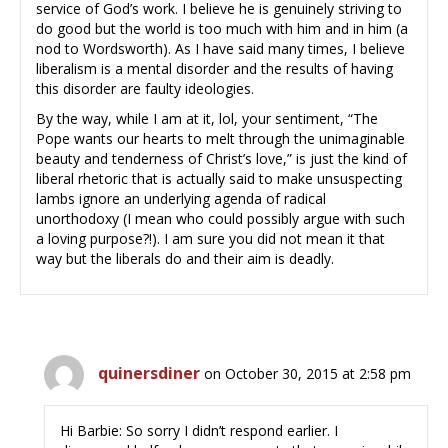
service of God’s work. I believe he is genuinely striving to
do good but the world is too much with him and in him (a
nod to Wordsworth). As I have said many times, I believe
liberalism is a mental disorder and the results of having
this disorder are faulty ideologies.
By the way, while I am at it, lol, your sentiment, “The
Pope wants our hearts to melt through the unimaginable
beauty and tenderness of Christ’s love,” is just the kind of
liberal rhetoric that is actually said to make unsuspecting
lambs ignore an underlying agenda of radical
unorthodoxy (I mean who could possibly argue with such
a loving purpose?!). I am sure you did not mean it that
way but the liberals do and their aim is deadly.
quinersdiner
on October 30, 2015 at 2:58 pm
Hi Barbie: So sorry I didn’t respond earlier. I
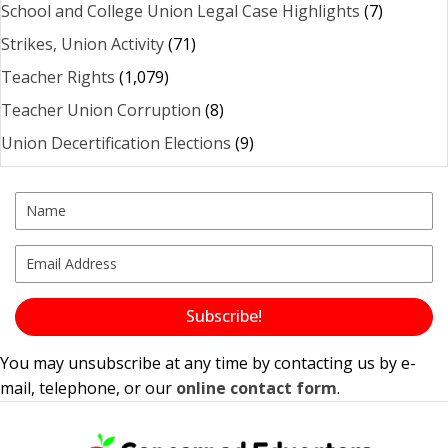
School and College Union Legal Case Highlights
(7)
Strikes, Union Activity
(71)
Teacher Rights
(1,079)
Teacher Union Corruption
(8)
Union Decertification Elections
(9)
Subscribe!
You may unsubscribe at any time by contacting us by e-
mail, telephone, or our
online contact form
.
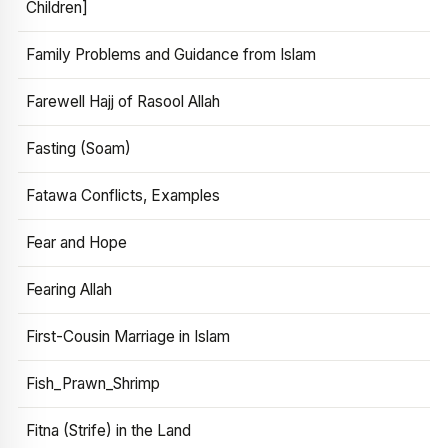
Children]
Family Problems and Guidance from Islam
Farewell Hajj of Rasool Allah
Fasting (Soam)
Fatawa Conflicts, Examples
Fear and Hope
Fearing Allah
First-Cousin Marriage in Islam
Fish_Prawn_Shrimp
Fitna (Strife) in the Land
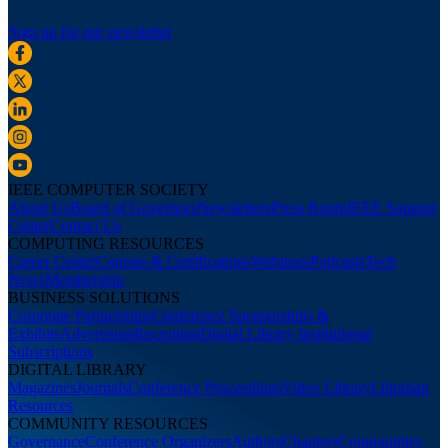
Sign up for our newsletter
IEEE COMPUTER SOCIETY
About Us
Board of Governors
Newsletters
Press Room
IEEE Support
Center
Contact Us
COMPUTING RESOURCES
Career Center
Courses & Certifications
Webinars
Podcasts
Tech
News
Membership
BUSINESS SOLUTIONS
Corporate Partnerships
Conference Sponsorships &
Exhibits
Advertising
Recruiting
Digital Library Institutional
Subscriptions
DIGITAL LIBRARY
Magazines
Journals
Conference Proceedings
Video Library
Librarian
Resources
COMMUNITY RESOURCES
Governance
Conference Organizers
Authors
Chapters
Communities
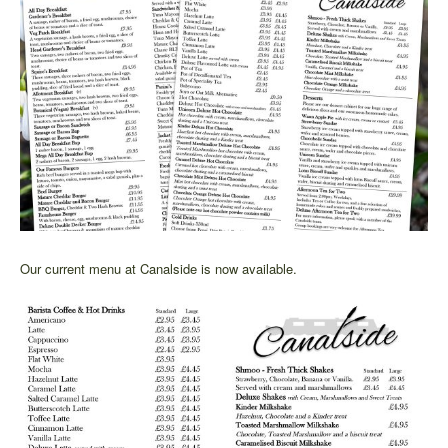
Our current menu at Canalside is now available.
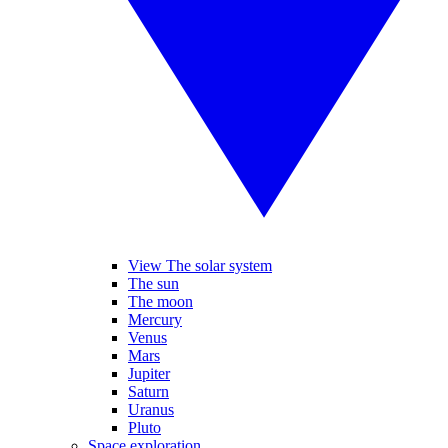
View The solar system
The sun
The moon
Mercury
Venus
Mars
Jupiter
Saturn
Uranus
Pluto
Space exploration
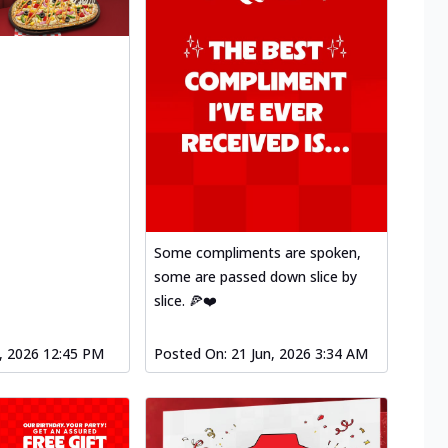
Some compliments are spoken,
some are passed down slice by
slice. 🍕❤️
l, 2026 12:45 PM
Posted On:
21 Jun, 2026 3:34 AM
....
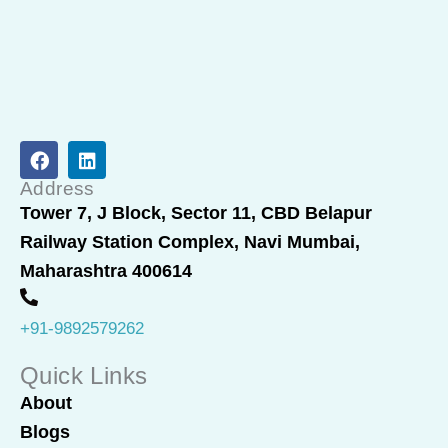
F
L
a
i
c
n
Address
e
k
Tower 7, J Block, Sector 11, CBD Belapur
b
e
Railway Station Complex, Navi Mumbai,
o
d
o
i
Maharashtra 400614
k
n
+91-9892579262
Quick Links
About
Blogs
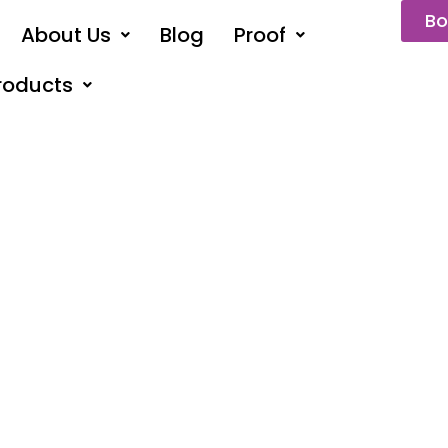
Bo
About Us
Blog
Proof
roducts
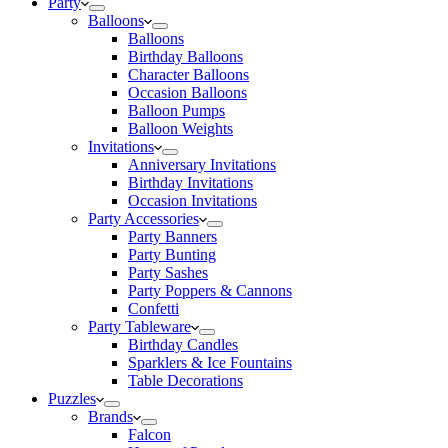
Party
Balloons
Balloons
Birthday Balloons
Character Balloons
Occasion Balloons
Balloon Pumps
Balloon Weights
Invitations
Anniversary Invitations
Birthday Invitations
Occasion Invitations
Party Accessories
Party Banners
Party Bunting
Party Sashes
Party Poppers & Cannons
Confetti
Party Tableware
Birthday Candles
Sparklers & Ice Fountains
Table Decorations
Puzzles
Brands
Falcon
....
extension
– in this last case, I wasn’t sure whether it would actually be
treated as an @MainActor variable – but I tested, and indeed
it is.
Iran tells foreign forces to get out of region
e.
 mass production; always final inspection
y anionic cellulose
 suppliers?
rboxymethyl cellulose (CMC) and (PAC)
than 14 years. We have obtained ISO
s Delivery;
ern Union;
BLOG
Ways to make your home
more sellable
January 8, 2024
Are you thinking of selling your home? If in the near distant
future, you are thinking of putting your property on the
....
_WHAT TO WORK ON_. In the listing above, find the line with "service of God’s" and the line with "a loving purpose?!)."; set down exactly those two lines and every line between them, nothing more.

_RESULT FOR THIS TASK_.
service of God’s work. I believe he is genuinely striving to
do good but the world is too much with him and in him (a
nod to Wordsworth). As I have said many times, I believe
liberalism is a mental disorder and the results of having
this disorder are faulty ideologies.
By the way, while I am at it, lol, your sentiment, “The
Pope wants our hearts to melt through the unimaginable
beauty and tenderness of Christ’s love,” is just the kind of
liberal rhetoric that is actually said to make unsuspecting
lambs ignore an underlying agenda of radical
unorthodoxy (I mean who could possibly argue with such
a loving purpose?!). I am sure you did not mean it that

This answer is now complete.